Americans get rid of 47.4 million computers, 27.2 million televisions, and 141 million mobile devices annually, according to the latest figures from the Environmental Protection Agency. Only a quarter of all those devices are collected for recycling.

Services like Gazelle.com, eBay, and other classified sites have sprung up due to the large demand in the cell phone aftermarket. Sites like Gazelle.com basically give cash to consumers in exchange for their older or unwanted devices and there's money to be had with 44 percent of them still keeping old smartphones in a drawer for safe keeping.

It's pretty legit money too, as of today consumers can get up to $230 for an iPhone 5, and $240 for an iPad 4th generation. But that's a small dent in the overall amount of garbage humans are churning out that can be reclaimed or reused.

Fossil brands recently commission artist Luke Haynes to create their 30th Anniversary quilt due to his Americana themes. Haynes uses recycled clothing (usually stuff from the Goodwill) or reclaimed/recoiled mill ends for his work.

It's not necessarily a good thing when an industry is displayed on national 'reality' TV, but it also serves to prove there's a healthy interest in it. On the reality TV show Hardcore Pawn, the Gold family wheel and deal with colorful customers, manage temperamental employees, and squabble with each other -- all in the name of making a buck from other people's trash or treasure in one of the most troubled cities in America.

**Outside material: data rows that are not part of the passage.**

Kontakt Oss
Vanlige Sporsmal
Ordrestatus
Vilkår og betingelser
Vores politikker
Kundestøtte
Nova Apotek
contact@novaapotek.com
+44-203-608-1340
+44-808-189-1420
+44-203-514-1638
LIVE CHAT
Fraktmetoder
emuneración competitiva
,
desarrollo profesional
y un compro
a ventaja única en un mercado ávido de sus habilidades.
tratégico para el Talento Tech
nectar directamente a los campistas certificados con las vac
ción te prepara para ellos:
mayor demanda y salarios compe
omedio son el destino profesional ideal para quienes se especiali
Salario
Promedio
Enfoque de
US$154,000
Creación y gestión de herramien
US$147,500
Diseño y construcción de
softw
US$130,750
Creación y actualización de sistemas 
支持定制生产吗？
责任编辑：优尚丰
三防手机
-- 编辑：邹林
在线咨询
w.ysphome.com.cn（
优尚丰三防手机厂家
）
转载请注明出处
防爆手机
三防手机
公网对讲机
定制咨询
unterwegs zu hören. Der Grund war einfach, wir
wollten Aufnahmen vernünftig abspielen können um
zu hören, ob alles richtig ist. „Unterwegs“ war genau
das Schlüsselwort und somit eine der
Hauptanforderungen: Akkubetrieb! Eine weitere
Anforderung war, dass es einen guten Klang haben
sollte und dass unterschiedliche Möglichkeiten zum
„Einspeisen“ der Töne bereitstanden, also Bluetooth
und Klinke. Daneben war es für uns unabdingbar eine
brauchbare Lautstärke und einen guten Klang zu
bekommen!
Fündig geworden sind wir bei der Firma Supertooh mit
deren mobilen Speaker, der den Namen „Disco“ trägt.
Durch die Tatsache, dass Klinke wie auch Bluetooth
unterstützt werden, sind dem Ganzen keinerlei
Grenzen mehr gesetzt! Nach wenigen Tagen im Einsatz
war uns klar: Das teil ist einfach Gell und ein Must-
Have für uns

Marty Metro started buying used cardboard boxes in his neighborhood and reselling them. Now he's buying used boxes from U.S. manufacturers and selling them as an eco-friendly option to businesses/consumers. They're also getting close to their goal of saving a million trees (currently just over 700,000 trees).

Believe it or not, the junk car industry is one of the more cut throat 'crap to cash' businesses because of the generally high value of steel in general. Add to that the fact that many spare car parts get sold on auction for more than the entire car is worth (example: the 2.24 liter engine for a '98 Toyota Camry). Peter Greenblum, the CEO of junk car removal service Messy Motors estimates that his operation alone processes up to 1,000 cars per week all over the U.S.

Why did any of these people start doing this? It came from a place of necessity. We all love eBay, Craigslist, salvage stores, even if we don't admit it to our rich neighbors. There's an abundance of perfectly good material in the world.